QA Systems and Deep Learning Technologies — Part 2

Image for post
Image for post


This is the second article in a two part series about QA Systems and Deep Learning. You can read part 1 here. Deep Learning is a subfield of machine learning, and aims at using machines for data abstraction with the help of multiple processing layers and complex algorithms. Although similar to Artificial Intelligence (AI) and Machine Learning, Deep Learning takes a more granular approach to learning from data. One of the best applications of deep learning is digital assistants such as Siri and Google Now. These assistants can retrieve information about a human-to-human interaction. For instance, they can answer the question, “What movie is playing at my local cinema?” However, they do not know how to parse that sentence and need to be programmed to understand the context. This is where deep learning is vital, as it enables machines to decipher speech and text.

Relevant Deep Learning QA Technologies

In recent years, researchers further explored deep neural networks (DNNs) in regards to image classification and speech recognition. Language learning and representation via DNNs gradually became a new research trend. However, due to the flexibility of human languages and the complexity involved in the abstraction of semantic information, the DNN model is facing challenges in implementing language representation and learning.

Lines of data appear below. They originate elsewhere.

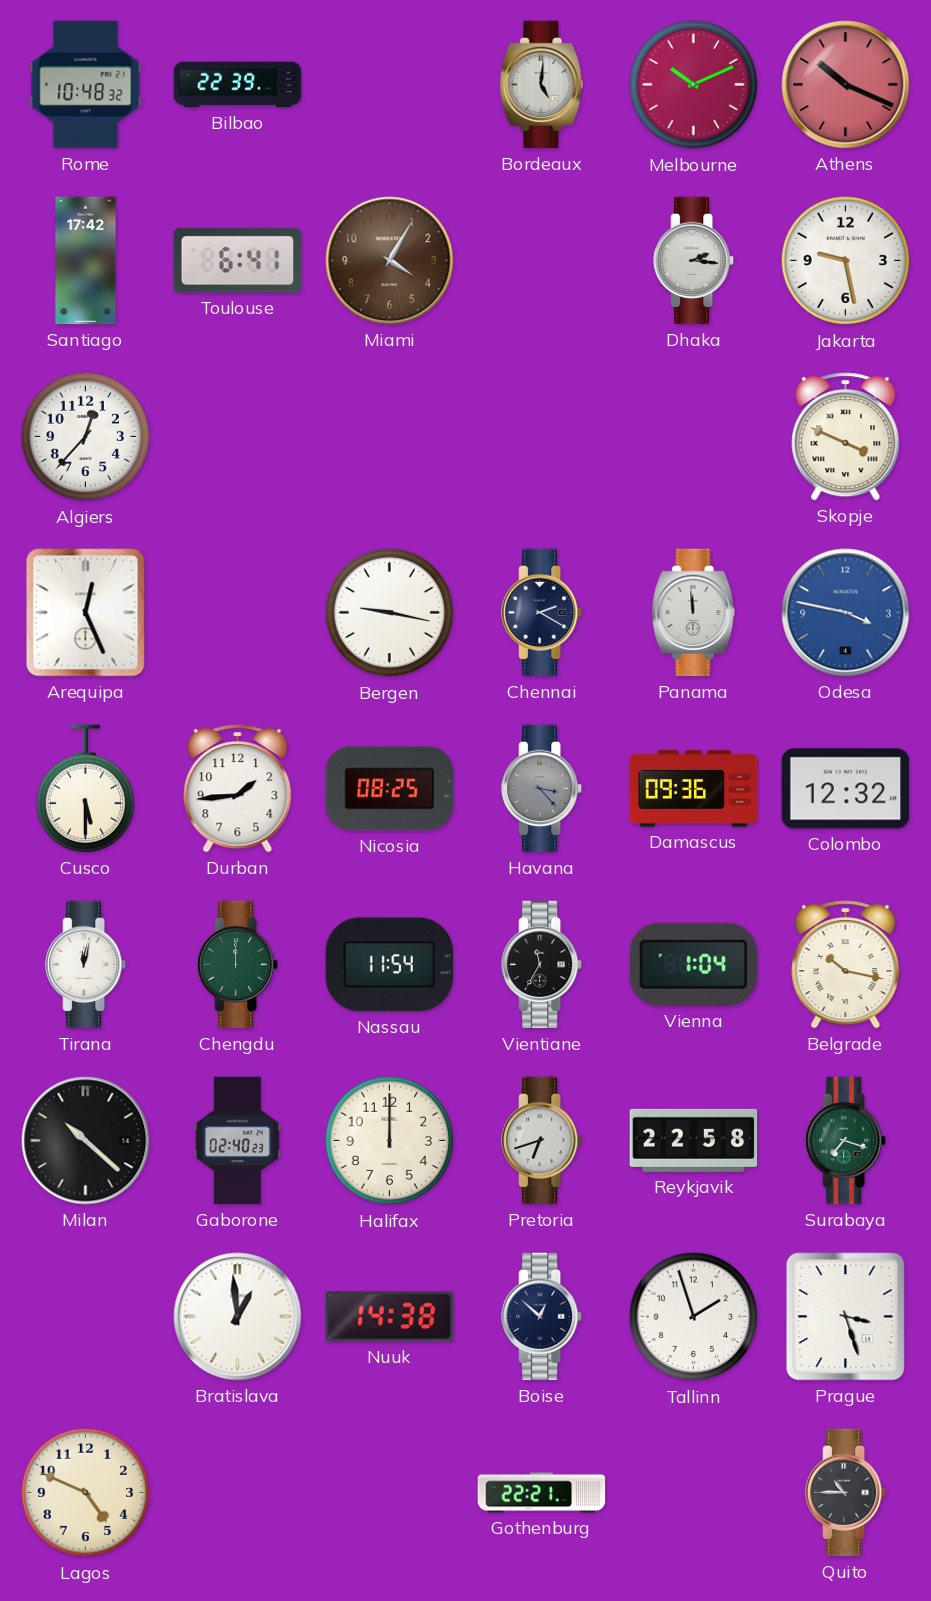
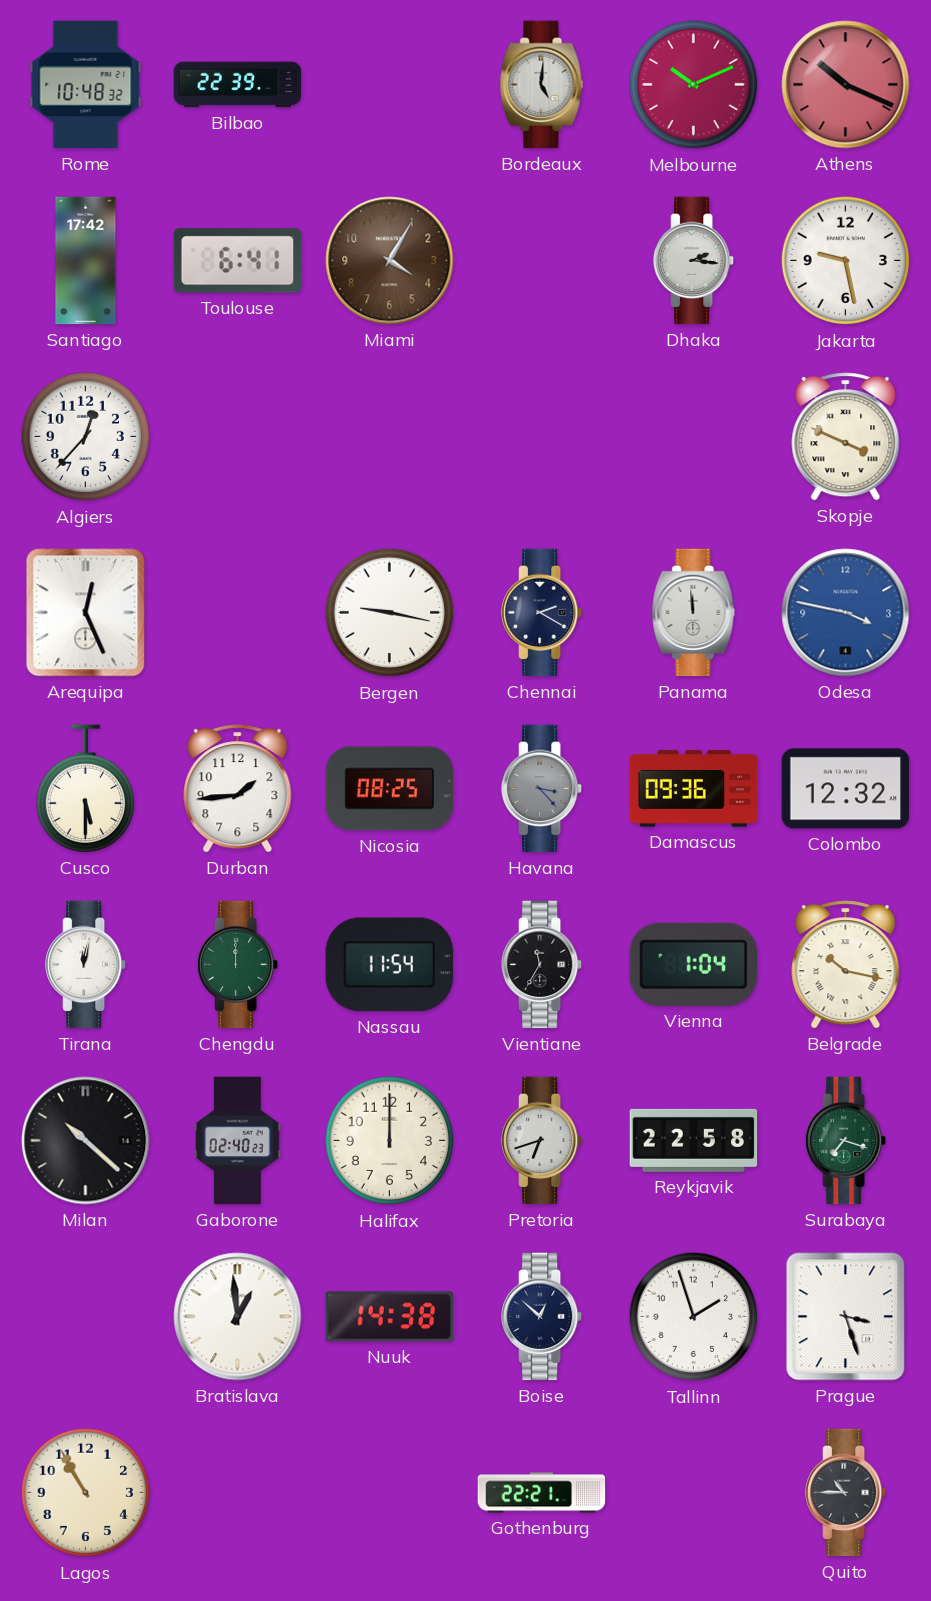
Lagos: 4:49 -> 10:55
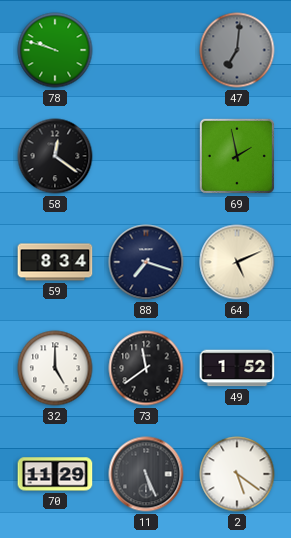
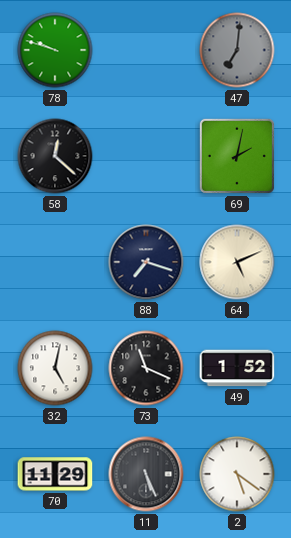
58: 12:21 -> 12:22
69: 1:58 -> 2:02
59: 8:34 -> none
32: 5:00 -> 5:02
73: 11:39 -> 11:19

DNN-based Semantic Representation

DNNs are gaining popularity in the world of machine translation. Researchers have designed various kinds of DNNs, such as deep stack networks (DSNs), deep belief networks (DBNs), recurrent neural networks (RNNs) and convolutional neural networks (CNNs). In NLP, the primary aim of all DNNs is to learn the syntactic and semantic representations of words, sentences, phrases, structures, and sentences so that it can grasp similar words (phrases or structures).

CNN-based Semantic Representation

The learning of CNN-based DNNs is aims at grasping representation vectors that form sentences. It does so by scanning sentences; extracting, and selecting characteristics. First, a sliding window is used to scan the sentence from left to right. Each sliding window contains multiple words, with a vector representing every word. In the sliding window, the convolution extracts the characteristics. Then, max pooling (a sample-based discretization process) selects characteristics. Repeating the above operation several times results in the retrieval of multiple vectors for representation. Connecting these vectors enables the semantic representation of whole sentences. As shown in Figure 1, inputs of CNN-based sentence modeling are in the form of word-vector matrices.

Image for post
Image for post

RNN-based Semantic Representation

In RNN-based sentence modeling, a sentence is considered a sequence of words and a vector represents each word. There is an intermediate representation of each position, and such representation is composed of vectors to account for the semantics from the beginning of the sentence to each position. The intermediate representation of each position is determined by the word vector on the current position and the intermediate representation of the previous position and formed through an RNN model. The RNN model considers the intermediate representation at the end of the sentence as the semantic representation of the whole sentence, as shown in Figure 2.

Image for post
Image for post

DCNN-based Semantic Matching Architecture

Primary function modules involved in the semantic matching of a QA system include the question retrieval (i.e., question paraphrasing detection), the answer extraction (i.e., matching calculation of questions and candidate text statements), and the answer confidence sequencing (i.e., marking on semantic matching between questions and candidate answers).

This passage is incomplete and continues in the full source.